Segment Start: DATASET EXCERPTS

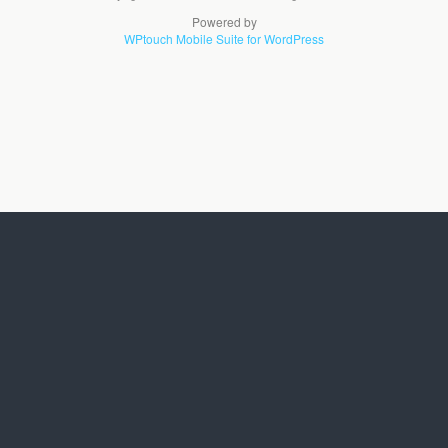
Powered by
WPtouch Mobile Suite for WordPress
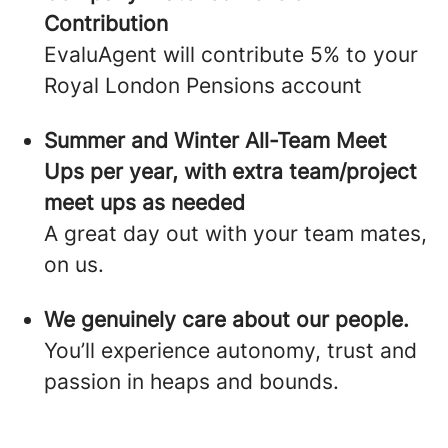
Contribution
EvaluAgent will contribute 5% to your
Royal London Pensions account
Summer and Winter All-Team Meet
Ups per year, with extra team/project
meet ups as needed
A great day out with your team mates,
on us.
We genuinely care about our people.
You’ll experience autonomy, trust and
passion in heaps and bounds.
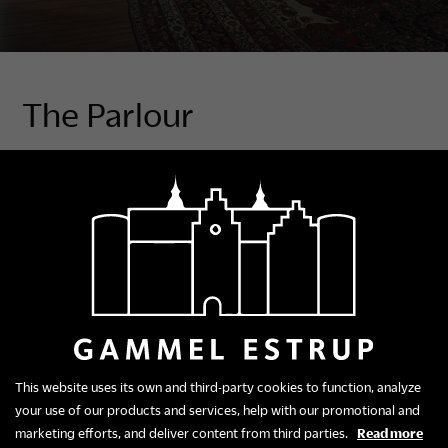
The Parlour
In the Great Cabinet, the year is 1781, a time when
new ideals flow through Europe. The elite distance
themselves from the trappings of powdered wigs,
stiff, formal suits and opulent decorations and from
the endless stream of ceremonial gatherings.
Now it is all about natural and individual self-
expression. New salons are introduced where people
gather less formally for music, reading and discussion.
This website uses its own and third-party cookies to function, analyze
Interior design
your use of our products and services, help with our promotional and
The style of the room and furniture is neoclassicist,
marketing efforts, and deliver content from third parties.
Read more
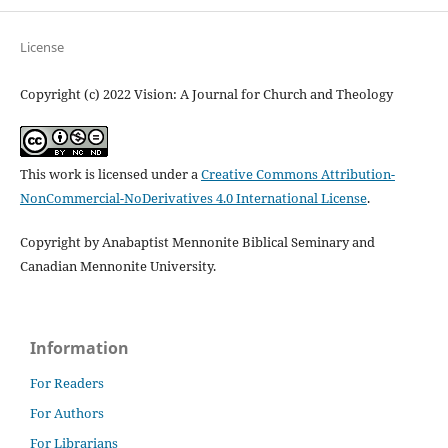
License
Copyright (c) 2022 Vision: A Journal for Church and Theology
This work is licensed under a
Creative Commons Attribution-
NonCommercial-NoDerivatives 4.0 International License
.
Copyright by Anabaptist Mennonite Biblical Seminary and
Canadian Mennonite University.
Information
For Readers
For Authors
For Librarians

Segment End: DATASET EXCERPTS

§ **TASK GOAL**
The reply should hold every record, unchanged, and no pictures.

§ **ANSWER SECTION**
Powered by
WPtouch Mobile Suite for WordPress
Contribution
EvaluAgent will contribute 5% to your
Royal London Pensions account
Summer and Winter All-Team Meet
Ups per year, with extra team/project
meet ups as needed
A great day out with your team mates,
on us.
We genuinely care about our people.
You’ll experience autonomy, trust and
passion in heaps and bounds.
The Parlour
In the Great Cabinet, the year is 1781, a time when
new ideals flow through Europe. The elite distance
themselves from the trappings of powdered wigs,
stiff, formal suits and opulent decorations and from
the endless stream of ceremonial gatherings.
Now it is all about natural and individual self-
expression. New salons are introduced where people
gather less formally for music, reading and discussion.
This website uses its own and third-party cookies to function, analyze
Interior design
your use of our products and services, help with our promotional and
The style of the room and furniture is neoclassicist,
marketing efforts, and deliver content from third parties.
Read more
License
Copyright (c) 2022 Vision: A Journal for Church and Theology
This work is licensed under a
Creative Commons Attribution-
NonCommercial-NoDerivatives 4.0 International License
.
Copyright by Anabaptist Mennonite Biblical Seminary and
Canadian Mennonite University.
Information
For Readers
For Authors
For Librarians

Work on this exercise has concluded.